• [ASSIGNMENT] Only the lines below starting at the one containing "Quy đổi theo tỷ giá USD bán ra tại ngân hàng" and ending at the one containing "mức 25.175 đồng (mua vào) và 25.507 đồng" belong in the answer, each copied exactly.

--- --- ---

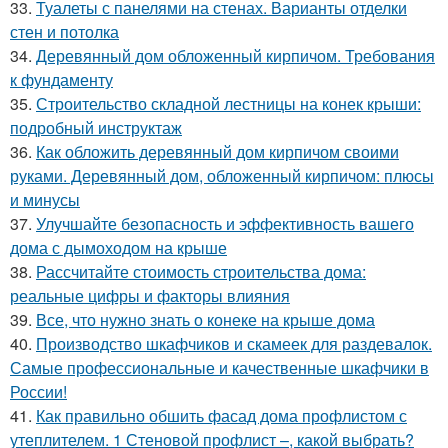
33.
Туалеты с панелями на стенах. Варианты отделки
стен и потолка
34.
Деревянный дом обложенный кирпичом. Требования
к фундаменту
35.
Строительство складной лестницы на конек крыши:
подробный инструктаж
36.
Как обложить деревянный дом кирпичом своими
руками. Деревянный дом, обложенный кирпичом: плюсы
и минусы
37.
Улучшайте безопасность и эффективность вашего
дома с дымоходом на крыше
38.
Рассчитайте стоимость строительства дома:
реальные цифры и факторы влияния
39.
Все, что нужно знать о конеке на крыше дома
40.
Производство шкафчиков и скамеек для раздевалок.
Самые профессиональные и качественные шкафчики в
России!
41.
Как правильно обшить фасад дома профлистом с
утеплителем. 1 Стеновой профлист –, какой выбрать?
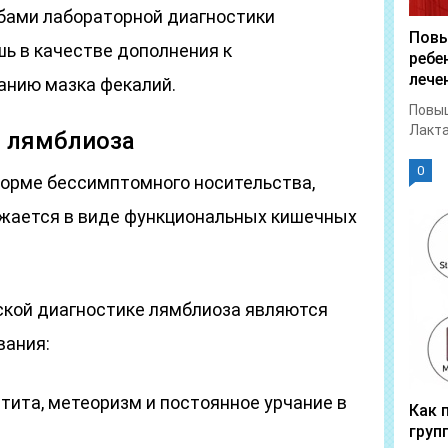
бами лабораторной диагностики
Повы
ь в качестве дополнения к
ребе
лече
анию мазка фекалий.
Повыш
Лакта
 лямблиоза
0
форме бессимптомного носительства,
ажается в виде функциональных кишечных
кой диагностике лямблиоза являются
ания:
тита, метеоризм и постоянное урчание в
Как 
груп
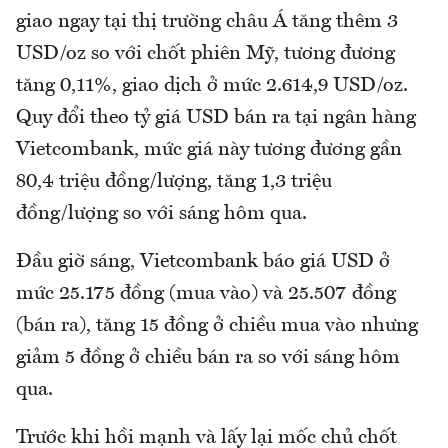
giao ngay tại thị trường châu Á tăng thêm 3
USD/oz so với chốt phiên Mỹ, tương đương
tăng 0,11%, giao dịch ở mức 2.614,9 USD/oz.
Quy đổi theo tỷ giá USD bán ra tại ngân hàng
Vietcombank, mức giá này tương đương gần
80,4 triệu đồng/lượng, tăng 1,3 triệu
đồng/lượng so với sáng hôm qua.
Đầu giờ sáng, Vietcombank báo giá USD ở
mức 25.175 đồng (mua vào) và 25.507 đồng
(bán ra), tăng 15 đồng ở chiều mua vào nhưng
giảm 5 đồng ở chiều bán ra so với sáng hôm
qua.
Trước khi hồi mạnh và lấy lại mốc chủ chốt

--- --- ---

• [EXERCISE SOLUTION]
Quy đổi theo tỷ giá USD bán ra tại ngân hàng
Vietcombank, mức giá này tương đương gần
80,4 triệu đồng/lượng, tăng 1,3 triệu
đồng/lượng so với sáng hôm qua.
Đầu giờ sáng, Vietcombank báo giá USD ở
mức 25.175 đồng (mua vào) và 25.507 đồng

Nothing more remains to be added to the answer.